Ia mengatakan bahwa sebagian media telah menyebarkan kebohongan seperti: tentara telah disingkirkan dari Korea Utara; jumlah mereka berkurang; bahwa tanah di Sampur diberikan kepada teroris LTTE; dan bahwa kelompok minoritas Tamil dan Muslim diberi lebih banyak hak dibandingkan kelompok Sinhala.

“Cerita-cerita ini disebarkan oleh kelompok komunalis ekstrim. Tolong jangan menyebarkan pesan-pesan palsu ini ke seluruh dunia,” desaknya.

Dia mengecam lawan-lawannya yang menggambarkan dia sebagai pemimpin yang lemah, dengan mengatakan bahwa dia berkuasa dengan tujuan untuk menghilangkan kekuasaan kejam dari Kepresidenan Eksekutif dan memulihkan demokrasi dan kebebasan di negara kepulauan tersebut.

“Ada yang bilang aku tidak kuat. Ada yang bilang aku lemah. Ada yang mengatakan saya bukan seorang pemimpin. Namun, saya ingin mengatakan kepada para kritikus ini dan orang-orang yang saya cintai, selama 100 hari terakhir saya belum menggunakan kekuatan tak terbatas dari posisi ini. Mengapa Anda memilih saya? Itu adalah menyerahkan kekuatan ini. Saya terpilih sebagai Presiden Eksekutif negara ini untuk menghilangkan kekuasaan tak terbatas ini. Orang bisa mempunyai penafsiran yang berbeda-beda. Namun, saya dengan jelas mengatakan dalam manifesto pemilu saya bahwa saya menginginkan mandat untuk menghapus kekuasaan tak terbatas dari Presiden Eksekutif,” katanya.

Sirisena lebih lanjut mengatakan bahwa dia tidak mempengaruhi penyelidikan korupsi dan penipuan, bertentangan dengan praktik di rezim sebelumnya. Media memang bebas, tapi ada pihak yang menyalahgunakan kebebasan tersebut, keluhnya.

Dia memotong pengeluaran yang tidak diperlukan. “Saat saya terpilih, pegawai di Sekretariat Presiden ada 1.575 orang. Sekarang 600.”

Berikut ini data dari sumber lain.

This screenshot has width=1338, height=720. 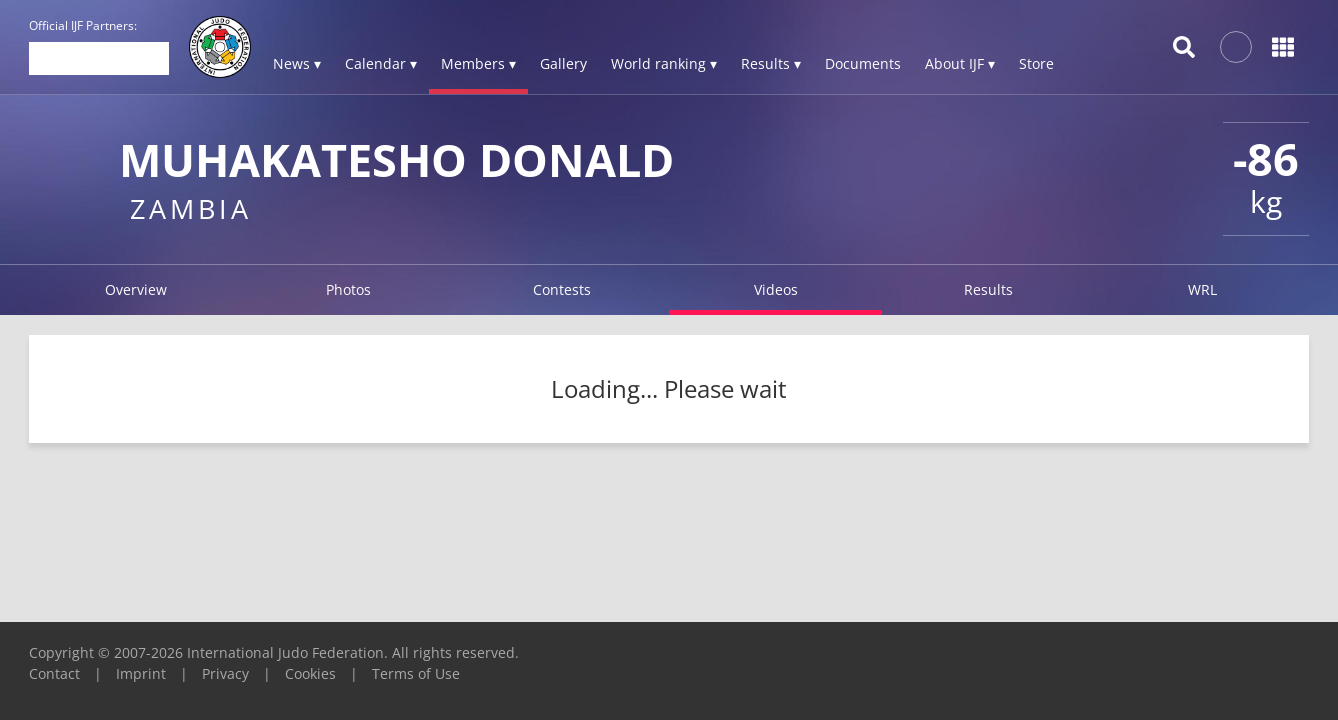 What do you see at coordinates (416, 673) in the screenshot?
I see `Terms of Use` at bounding box center [416, 673]. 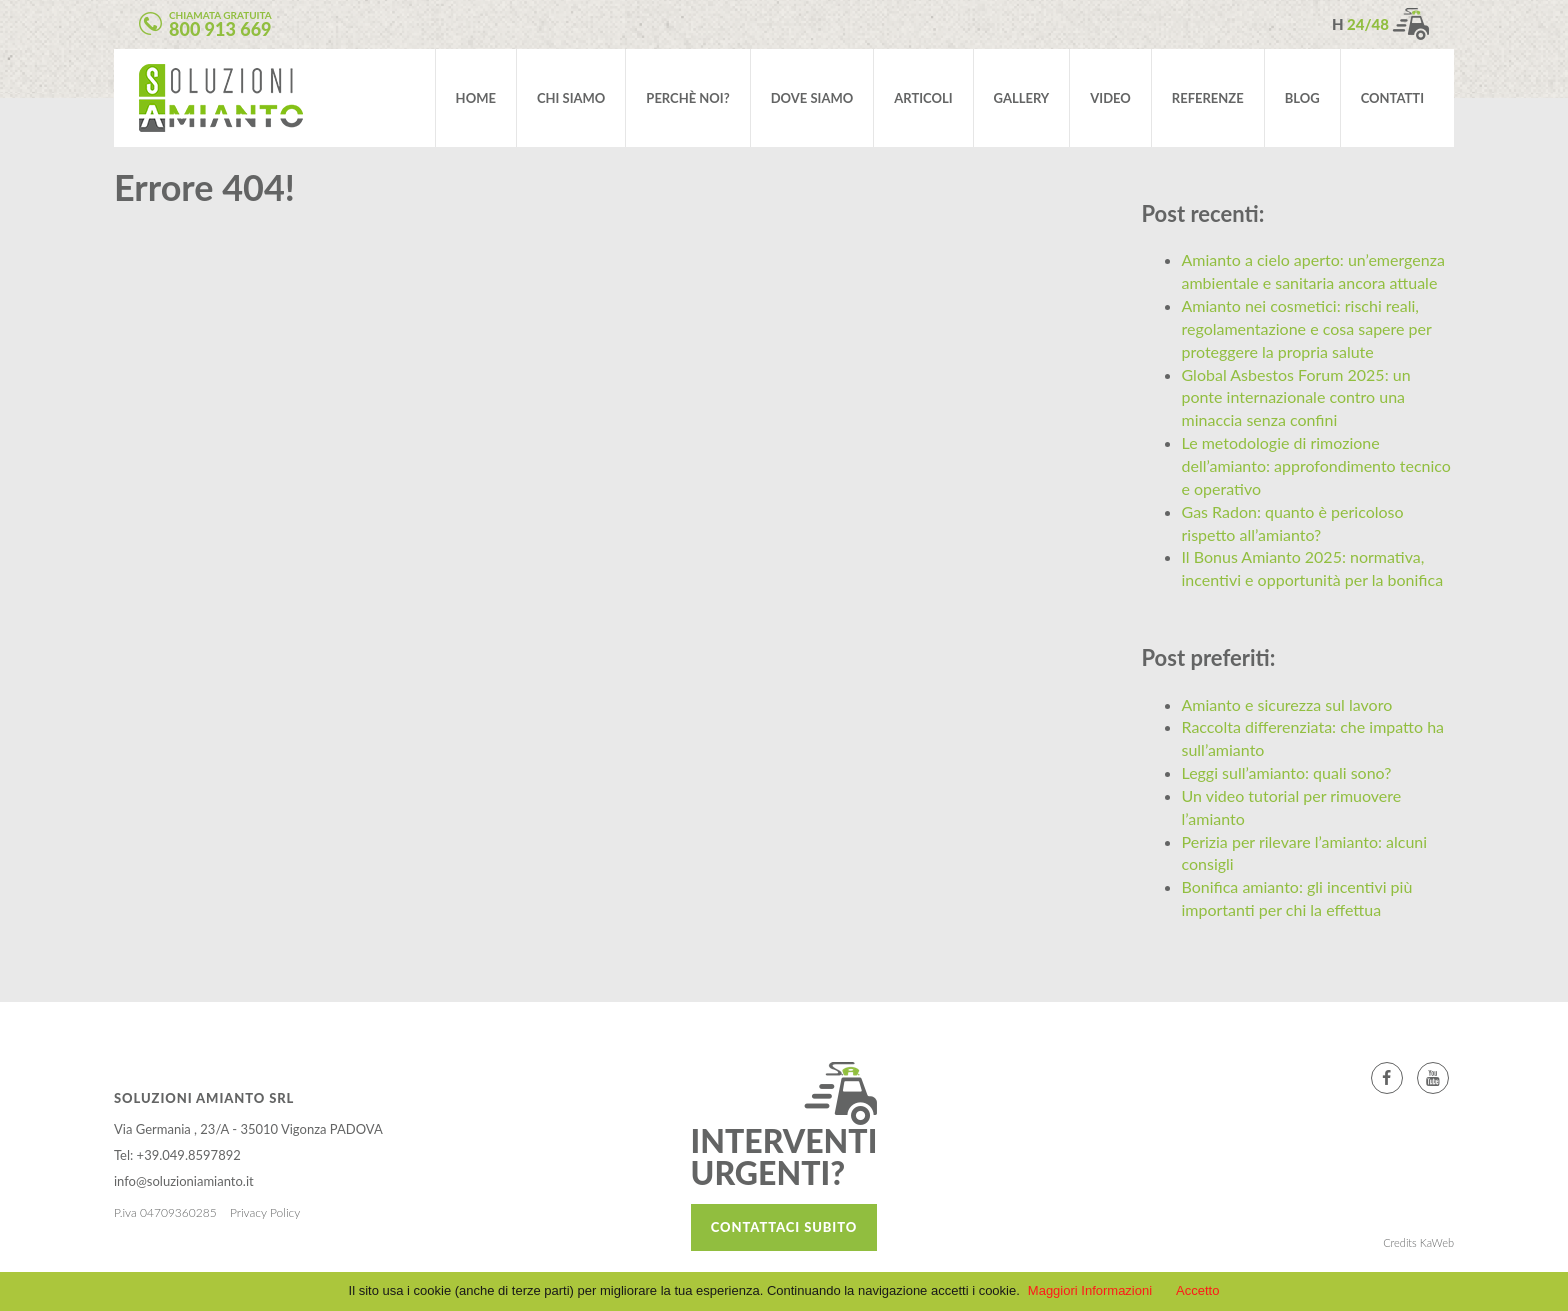  What do you see at coordinates (923, 98) in the screenshot?
I see `Articoli [button]` at bounding box center [923, 98].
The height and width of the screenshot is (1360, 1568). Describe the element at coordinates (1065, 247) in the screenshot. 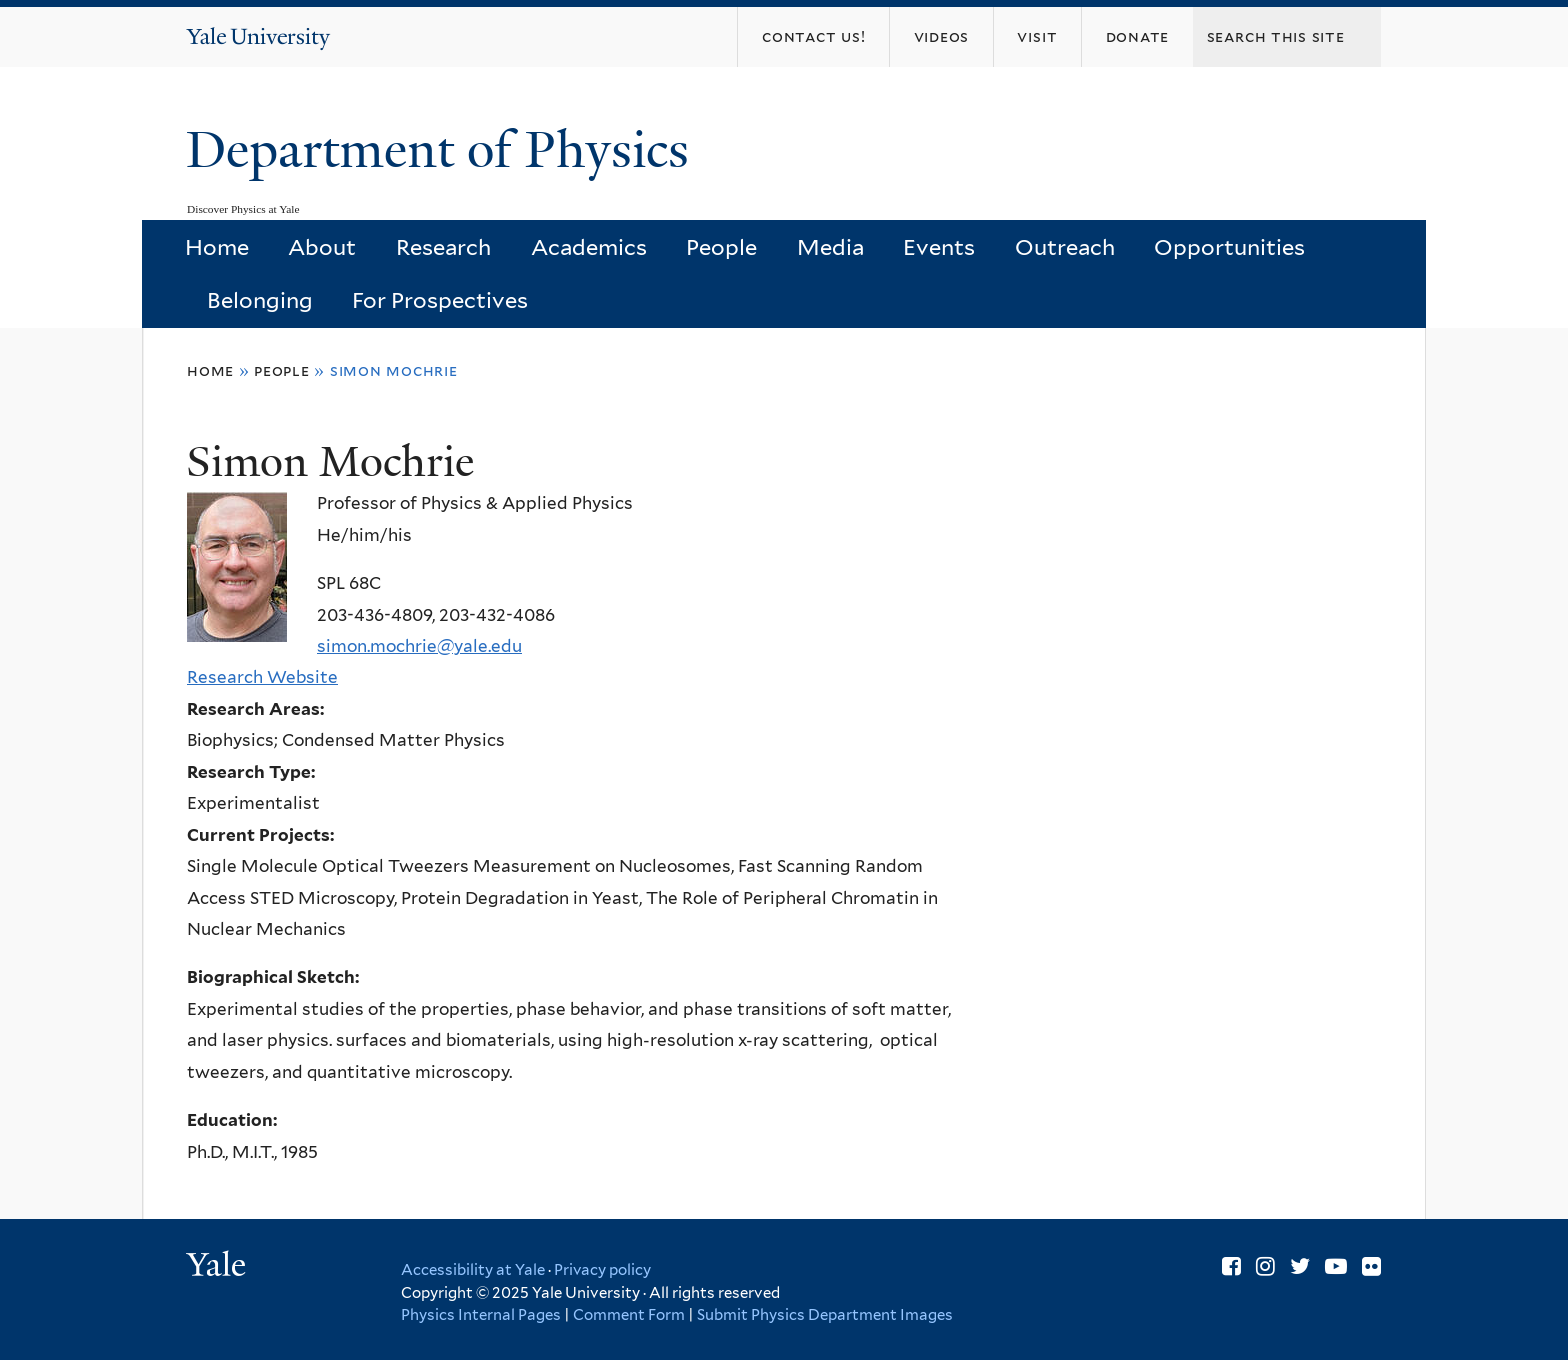 I see `Outreach` at that location.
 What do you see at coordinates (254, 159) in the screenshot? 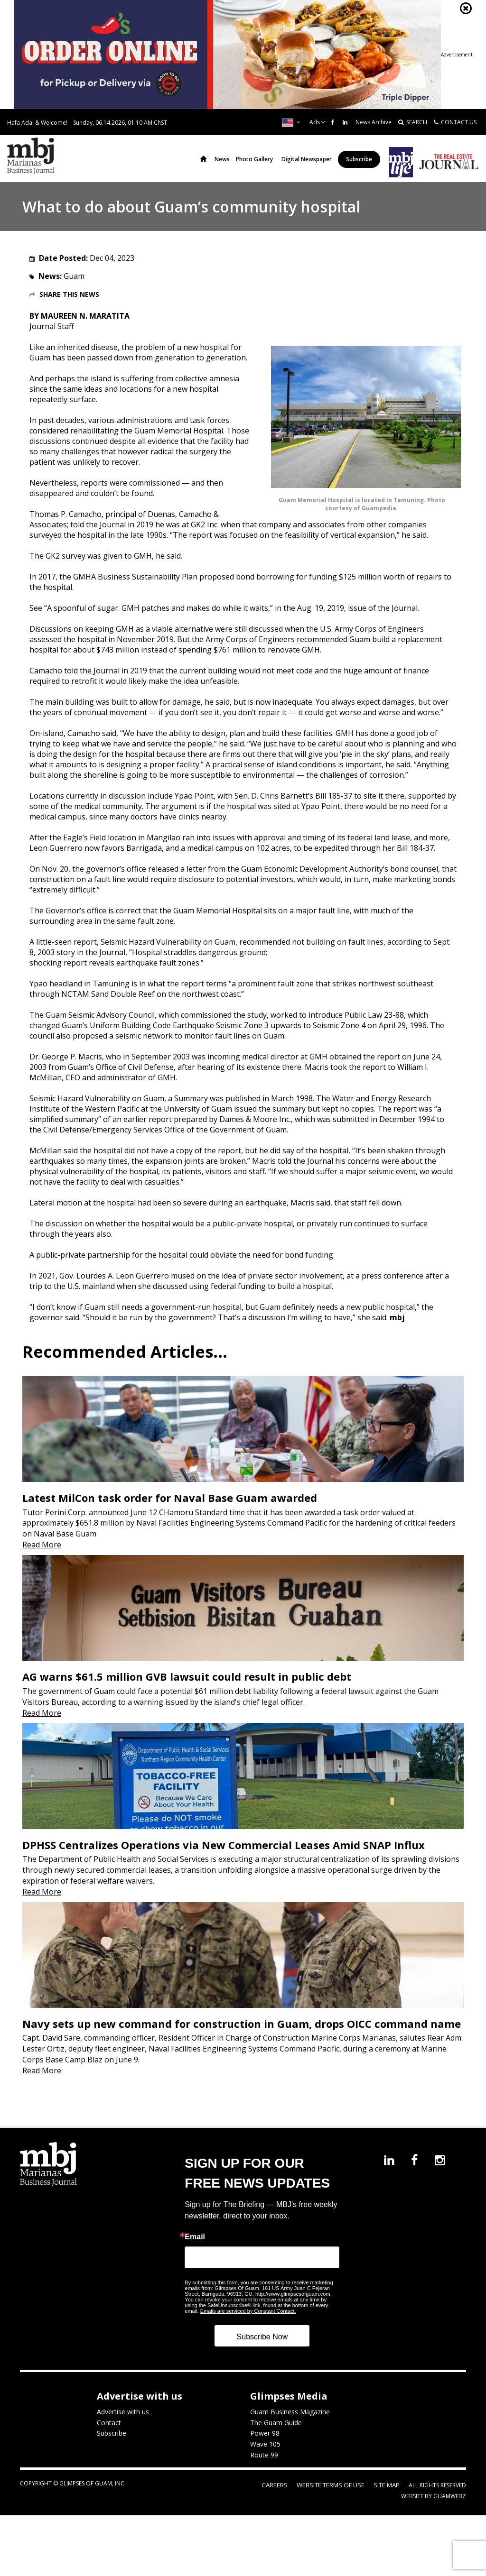 I see `Photo Gallery` at bounding box center [254, 159].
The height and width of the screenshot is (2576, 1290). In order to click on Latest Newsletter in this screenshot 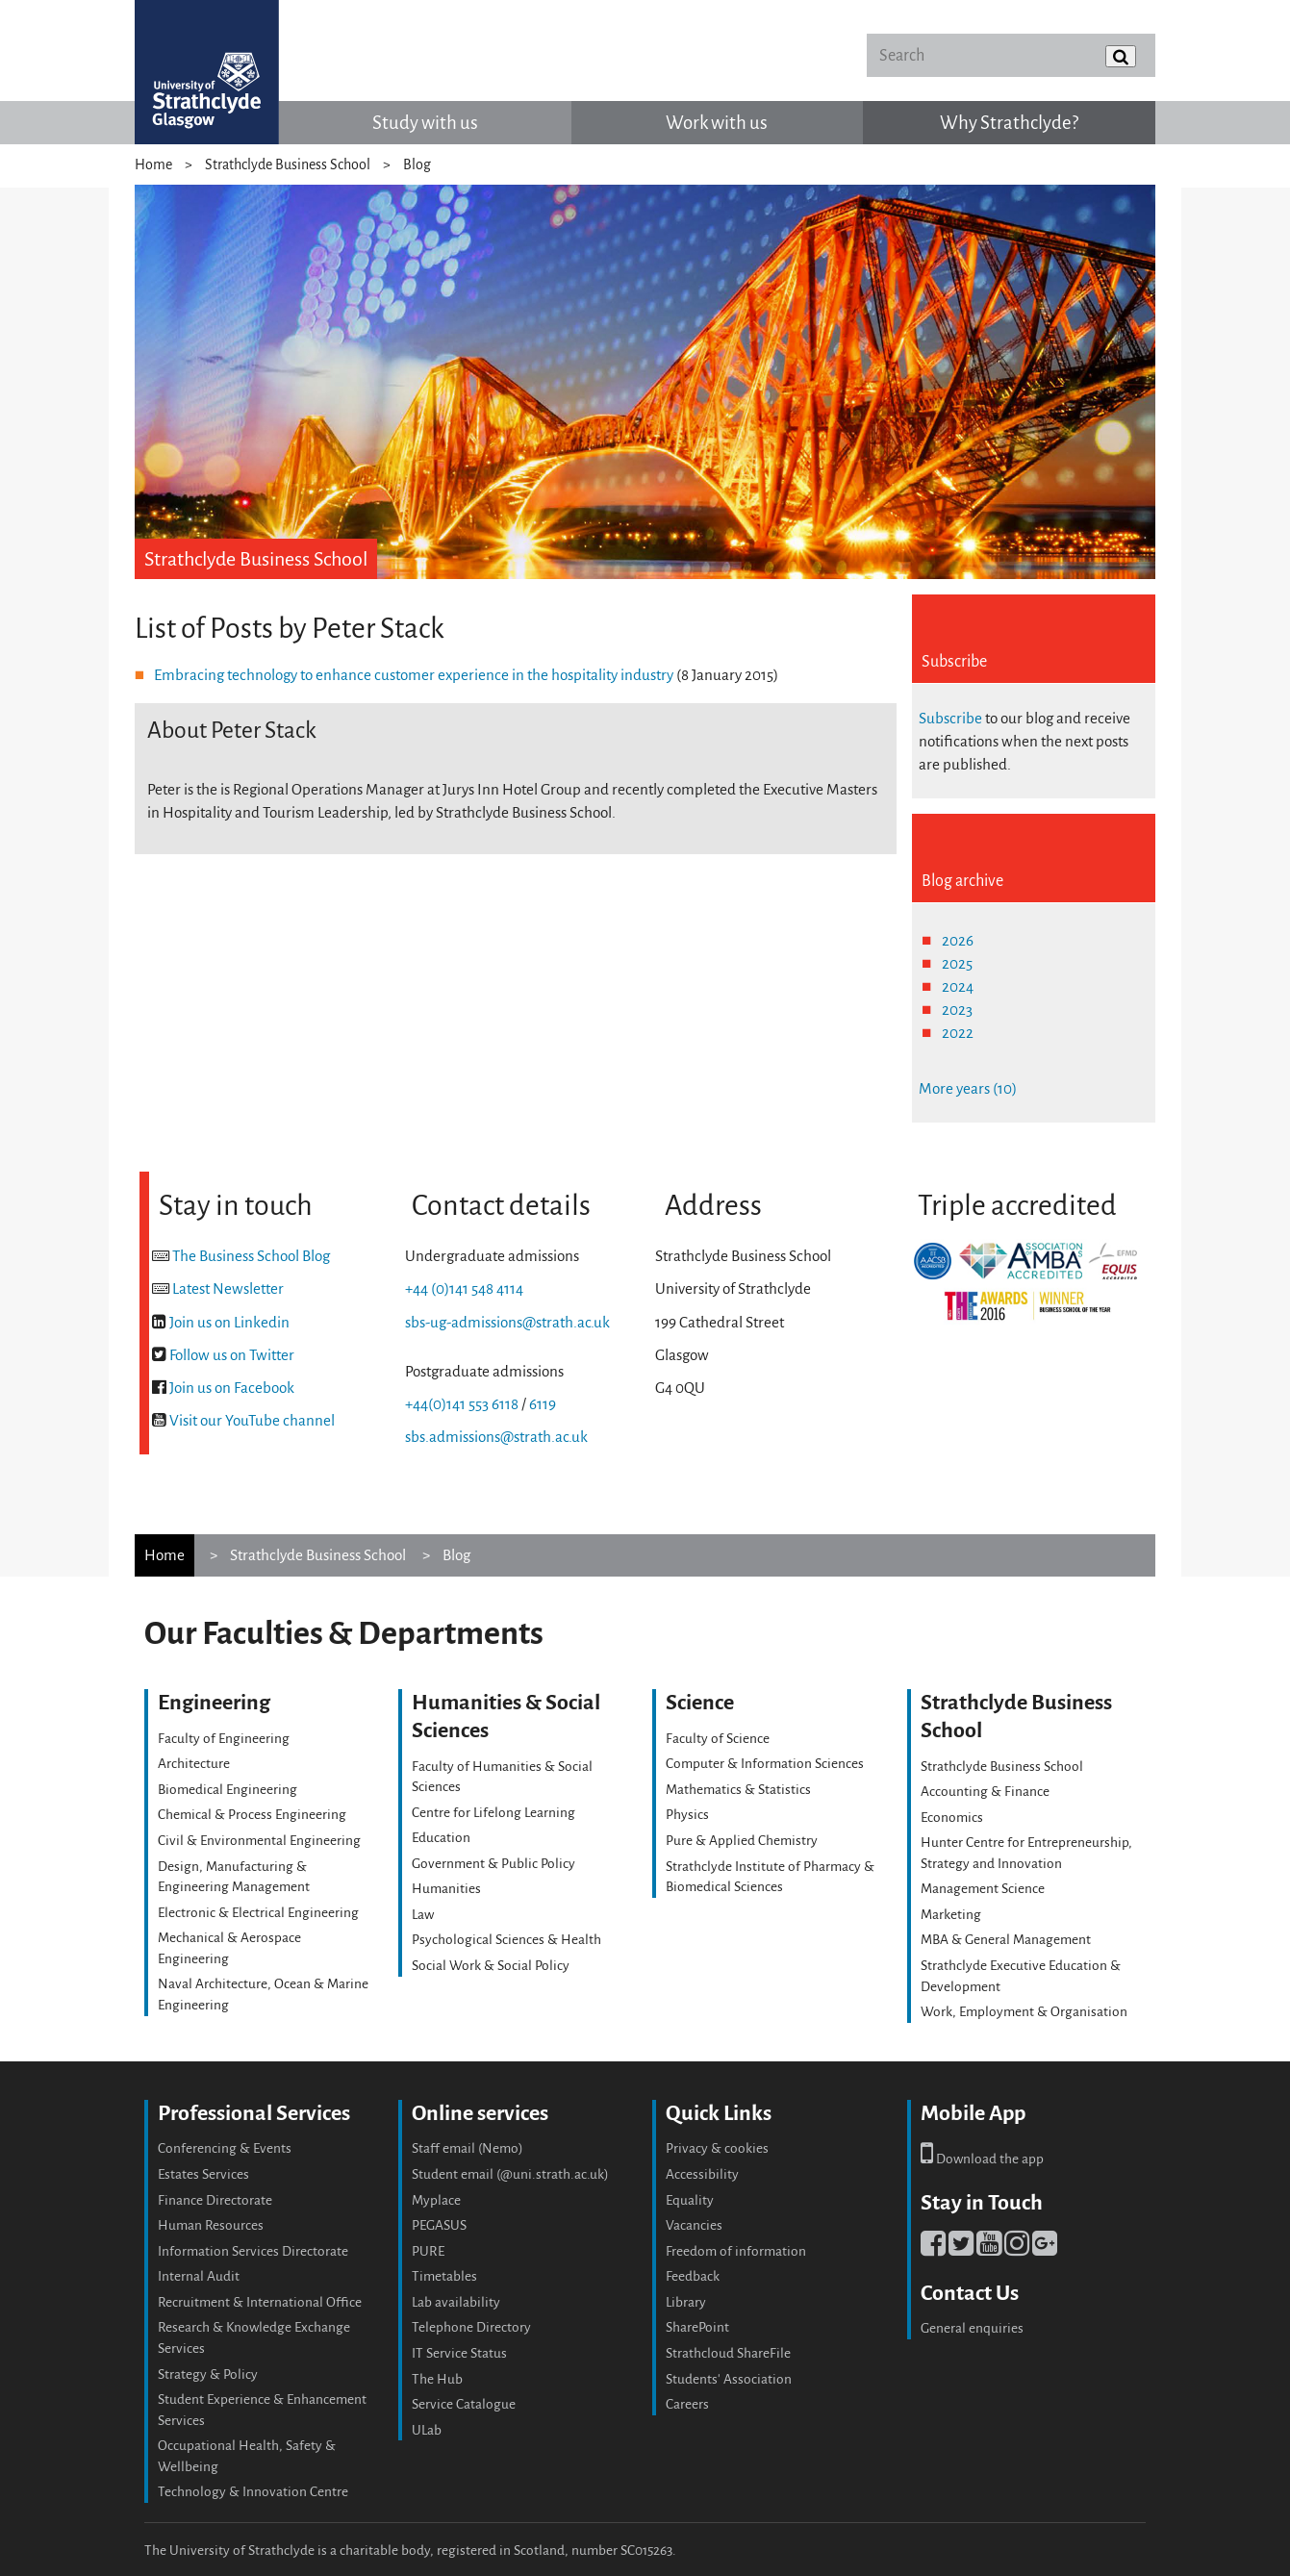 , I will do `click(228, 1288)`.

Kabinet berencana untuk memasukkan Kolombo dalam keadaan darurat:

Kabinet Sri Lanka telah memutuskan untuk segera mengajukan rancangan undang-undang yang memberikan hak atas informasi (RTI) kepada warga Sri Lanka seperti di India dan beberapa negara demokrasi lainnya. Juru bicara kabinet Rajitha Senaratne mengatakan kepada media di sini pada hari Kamis bahwa rancangan undang-undang tersebut akan diajukan ke parlemen sebagai “RUU darurat” berdasarkan pasal 122 konstitusi Sri Lanka. Senaratne mengatakan urgensinya karena pembuatan UU RTI dalam 100 hari pertama pemerintahannya merupakan salah satu janji penting pemilu Presiden Maithripala Sirisena. Undang-undang tersebut akan menjadi bagian dari beberapa langkah untuk melonggarkan kontrol ketat atas informasi yang dilakukan oleh Mahinda Rajapaksa selama pemerintahannya dari tahun 2005 hingga 2014. Meski memberikan hak kepada masyarakat Sri Lanka untuk mendapatkan informasi tentang lembaga-lembaga pemerintah, RUU tersebut akan menetapkan zona-zona tertentu yang “tidak boleh dikunjungi”.